Poly(arylene ether) includes polyphenylene ether comprising
2,6-dimethyl-1,4-phenylene ether units optionally in combination
with 2,3,6-trimethyl-1,4-phenylene ether units.
[0039] The poly(arylene ether) may be prepared by the oxidative
coupling of monohydroxyaromatic compound(s) such as 2,6-xylenol,
2,3,6-trimethylphenol and combinations of 2,6-xylenol and
2,3,6-trimethylphenol. Catalyst systems are generally employed for
such coupling; they can contain heavy metal compound(s) such as a
copper, manganese or cobalt compound, usually in combination with
various other materials such as a secondary amine, tertiary amine,
halide or combination of two or more of the foregoing.
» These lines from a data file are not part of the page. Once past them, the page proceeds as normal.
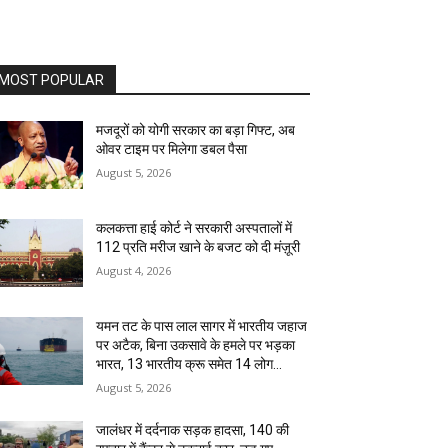
MOST POPULAR
मजदूरों को योगी सरकार का बड़ा गिफ्ट, अब
ओवर टाइम पर मिलेगा डबल पैसा
August 5, 2026
कलकत्ता हाई कोर्ट ने सरकारी अस्पतालों में
₹112 प्रति मरीज खाने के बजट को दी मंज़ूरी
August 4, 2026
यमन तट के पास लाल सागर में भारतीय जहाज
पर अटैक, बिना उकसावे के हमले पर भड़का
भारत, 13 भारतीय क्रू समेत 14 लोग...
August 5, 2026
जालंधर में दर्दनाक सड़क हादसा, 140 की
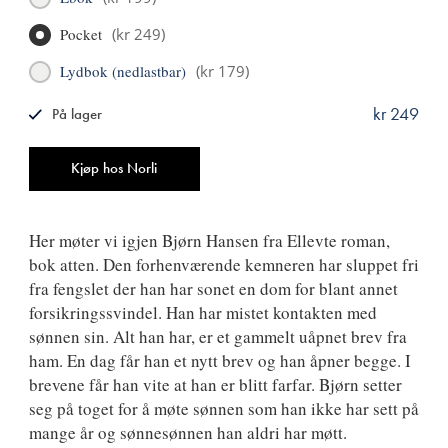
Pocket
(
kr 249
)
Lydbok (nedlastbar)
(
kr 179
)
kr 249
På lager
ISBN
9788249507665
Antall
Kjøp hos Norli
Her møter vi igjen Bjørn Hansen fra Ellevte roman,
bok atten. Den forhenværende kemneren har sluppet fri
fra fengslet der han har sonet en dom for blant annet
forsikringssvindel. Han har mistet kontakten med
sønnen sin. Alt han har, er et gammelt uåpnet brev fra
ham. En dag får han et nytt brev og han åpner begge. I
brevene får han vite at han er blitt farfar. Bjørn setter
seg på toget for å møte sønnen som han ikke har sett på
mange år og sønnesønnen han aldri har møtt.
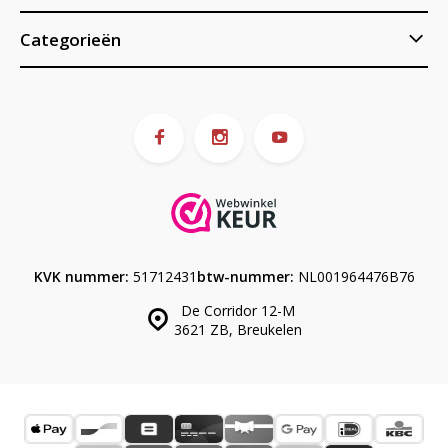
Categorieën
KVK nummer:
51712431
btw-nummer:
NL001964476B76
De Corridor 12-M
3621 ZB, Breukelen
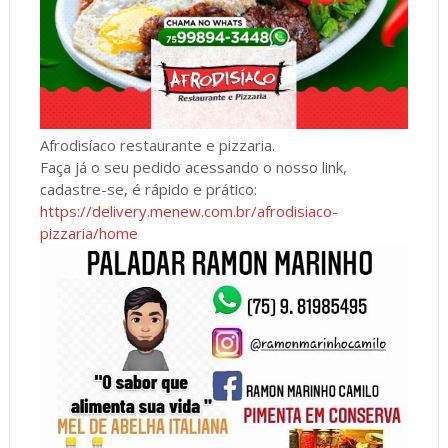
Afrodisíaco restaurante e pizzaria.
Faça já o seu pedido acessando o nosso link,
cadastre-se, é rápido e prático:
https://delivery.menew.com.br/afrodisiaco-
pizzaria/home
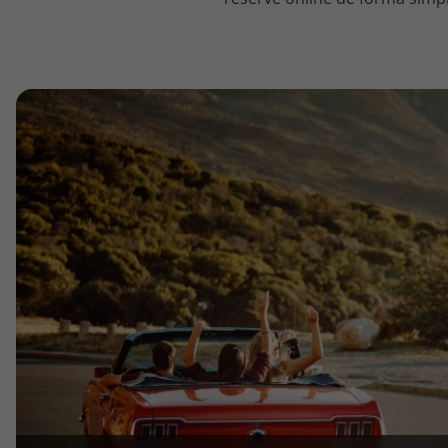
topatlantico@topatlantico.com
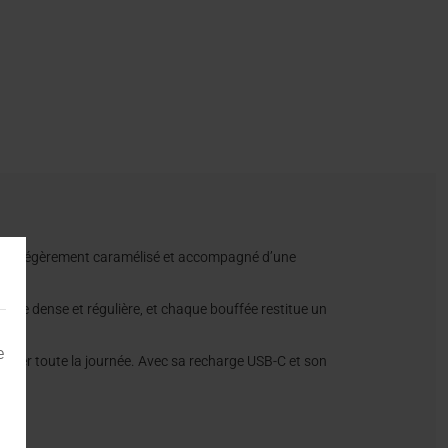
ucré, légèrement caramélisé et accompagné d’une
reste dense et régulière, et chaque bouffée restitue un
e
apoter toute la journée. Avec sa recharge USB-C et son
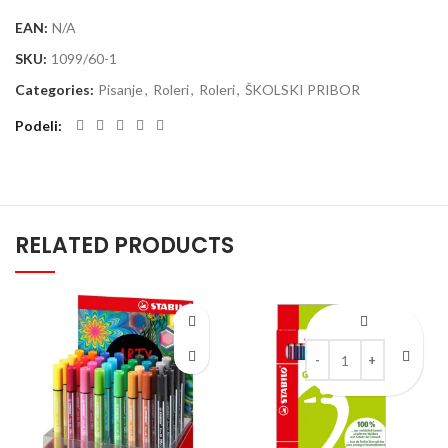
EAN:
N/A
SKU:
1099/60-1
Categories:
Pisanje
,
Roleri
,
Roleri
,
ŠKOLSKI PRIBOR
Podeli
RELATED PRODUCTS
Drvene bojice STABILO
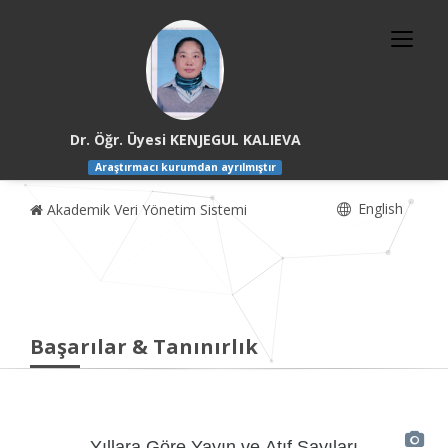
Dr. Öğr. Üyesi KENJEGUL KALIEVA
Araştırmacı kurumdan ayrılmıştır
English
Akademik Veri Yönetim Sistemi
Başarılar & Tanınırlık
Yıllara Göre Yayın ve Atıf Sayıları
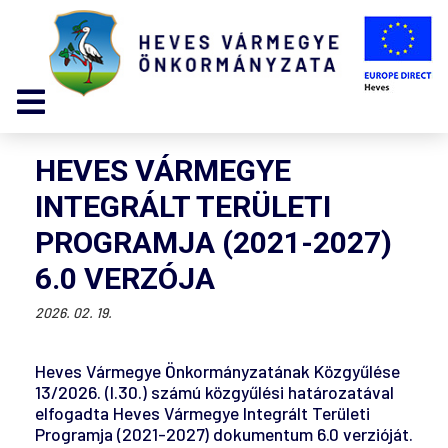
HEVES VÁRMEGYE
INTEGRÁLT TERÜLETI
PROGRAMJA (2021-2027)
6.0 VERZÓJA
2026. 02. 19.
Heves Vármegye Önkormányzatának Közgyűlése
13/2026. (I.30.) számú közgyűlési határozatával
elfogadta Heves Vármegye Integrált Területi
Programja (2021-2027) dokumentum 6.0 verzióját.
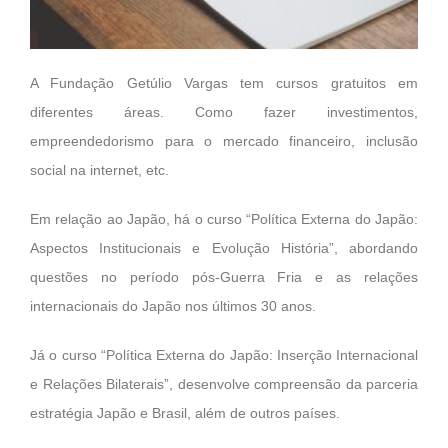
A Fundação Getúlio Vargas tem cursos gratuitos em
diferentes áreas. Como fazer investimentos,
empreendedorismo para o mercado financeiro, inclusão
social na internet, etc.
Em relação ao Japão, há o curso “Política Externa do Japão:
Aspectos Institucionais e Evolução História”, abordando
questões no período pós-Guerra Fria e as relações
internacionais do Japão nos últimos 30 anos.
Já o curso “Política Externa do Japão: Inserção Internacional
e Relações Bilaterais”, desenvolve compreensão da parceria
estratégia Japão e Brasil, além de outros países.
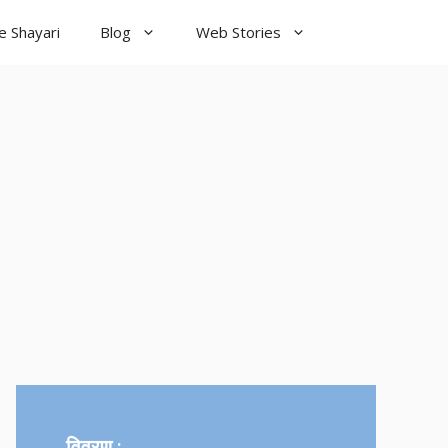
e Shayari
Blog
Web Stories
od Night
yari
विवरण :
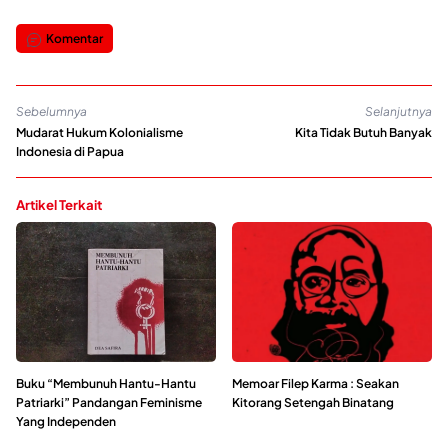
Komentar
Sebelumnya
Selanjutnya
Mudarat Hukum Kolonialisme
Kita Tidak Butuh Banyak
Indonesia di Papua
Artikel Terkait
Buku “Membunuh Hantu-Hantu
Memoar Filep Karma : Seakan
Patriarki” Pandangan Feminisme
Kitorang Setengah Binatang
Yang Independen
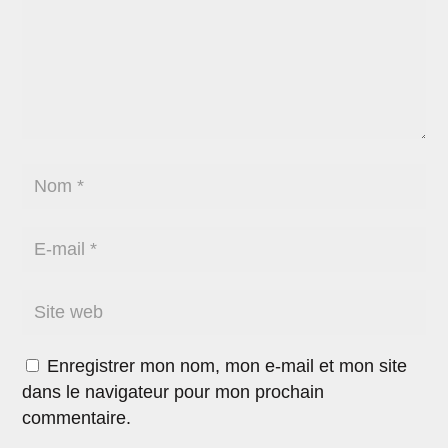
Enregistrer mon nom, mon e-mail et mon site
dans le navigateur pour mon prochain
commentaire.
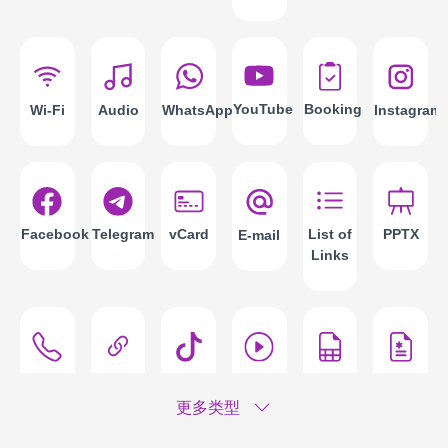
YouTube
Booking
Instagram
Wi-Fi
Audio
WhatsApp
Facebook
Telegram
vCard
List of
PPTX
E-mail
Links
Phone
Custom
TikTok
Video
Forms
PCR
Call
URL
File
更多类型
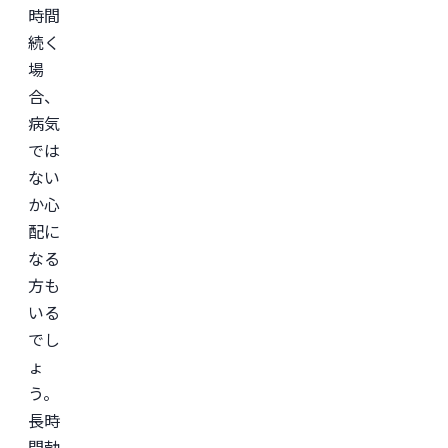
ー
時間
ビ
ス
続く
「レ
バ
場
ク
合、
リ」
監
病気
修。
では
＜
ない
所
属
か心
学
会
配に
＞

なる
日
本
方も
形
成
いる
外
でし
科
学
ょ
会

日
う。
本
長時
美
容
間勃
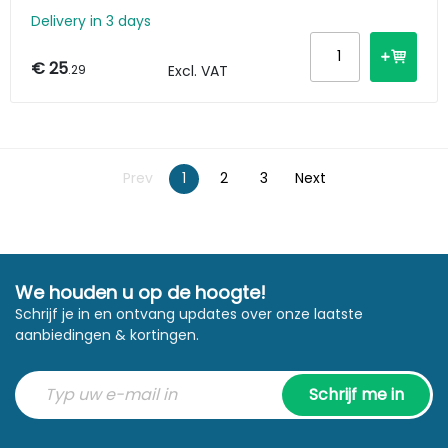
Delivery in 3 days
€ 25
.29
Excl. VAT
Prev
1
2
3
Next
We houden u op de hoogte!
Schrijf je in en ontvang updates over onze laatste
aanbiedingen & kortingen.
Schrijf me in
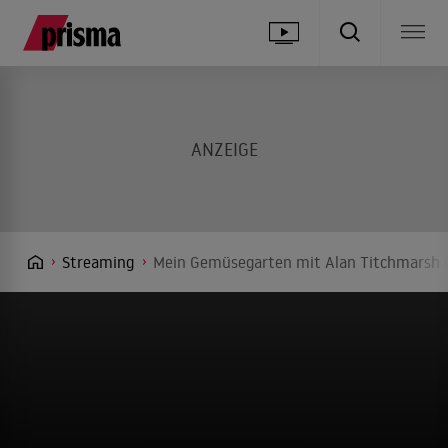
Streaming
Mein Gemüsegarten mit Alan Titchmarsh (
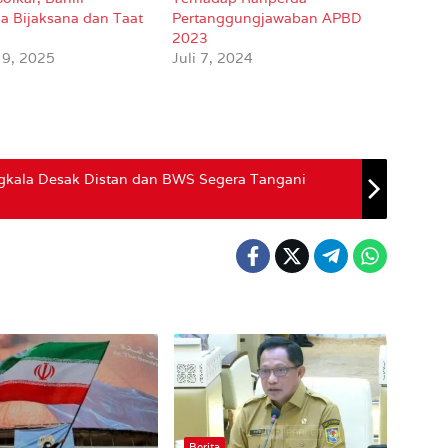
ia Bijaksana dan Taat
Pertanggungjawaban APBD
2023
 9, 2025
Juli 7, 2024
kala Desak Distan dan BWS Segera Tangani
Berita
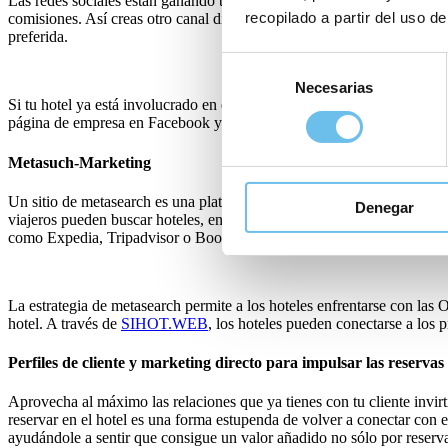
Las redes sociales están ganando terreno como impulsoras de nuevos
recopilado a partir del uso de
comisiones. Así creas otro canal directo para atraer reservas de tus se
preferida.
Selección
Necesarias
de
Si tu hotel ya está involucrado en estrategias de marketing en redes so
consentimiento
página de empresa en Facebook y en el aumento de la participación, val
Metasuch-Marketing
Un sitio de metasearch es una plataforma de comparación de precios qu
Denegar
viajeros pueden buscar hoteles, encontrar uno disponible para reservar
como Expedia, Tripadvisor o Booking.
La estrategia de metasearch permite a los hoteles enfrentarse con las O
hotel. A través de
SIHOT.WEB
, los hoteles pueden conectarse a los
Perfiles de cliente y marketing directo para impulsar las reservas 
Aprovecha al máximo las relaciones que ya tienes con tu cliente invir
reservar en el hotel es una forma estupenda de volver a conectar con el
ayudándole a sentir que consigue un valor añadido no sólo por reserv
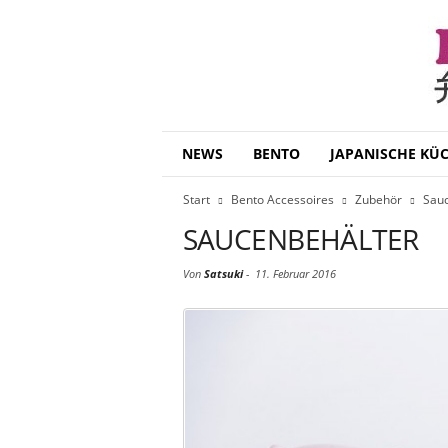
B
NEWS
BENTO
JAPANISCHE KÜ
e
n
Start
Bento Accessoires
Zubehör
Sauc
t
o
SAUCENBEHÄLTER
D
a
Von
Satsuki
-
11. Februar 2016
i
s
u
k
i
[0040] In one embodiment, the poly(arylene ether) comprises a
capped poly(arylene ether). The terminal hydroxy groups may be
capped with a capping agent via an acylation reaction, for example.
The capping agent chosen is preferably one that results in a less
reactive poly(arylene ether) thereby reducing or preventing
crosslinking of the polymer chains and the formation of gels or
black specks during processing at elevated temperatures. Suitable
capping agents include, for example, esters of salicylic acid,
anthranilic acid, or a substituted derivative thereof, and the
like; esters of salicylic acid, and especially salicylic carbonate
and linear polysalicylates, are preferred. As used herein, the term
"ester of salicylic acid" includes compounds in which the carboxy
group, the hydroxy group, or both have been esterified. Suitable
salicylates include, for example, aryl salicylates such as phenyl
salicylate, acetylsalicylic acid, salicylic carbonate, and
polysalicylates, including both linear polysalicylates and cyclic
compounds such as disalicylide and trisalicylide. In one embodiment
the capping agents are selected from salicylic carbonate and the
polysalicylates, especially linear polysalicylates, and
combinations comprising one of the foregoing. Exemplary capped
poly(arylene ether) and their preparation are described in U.S.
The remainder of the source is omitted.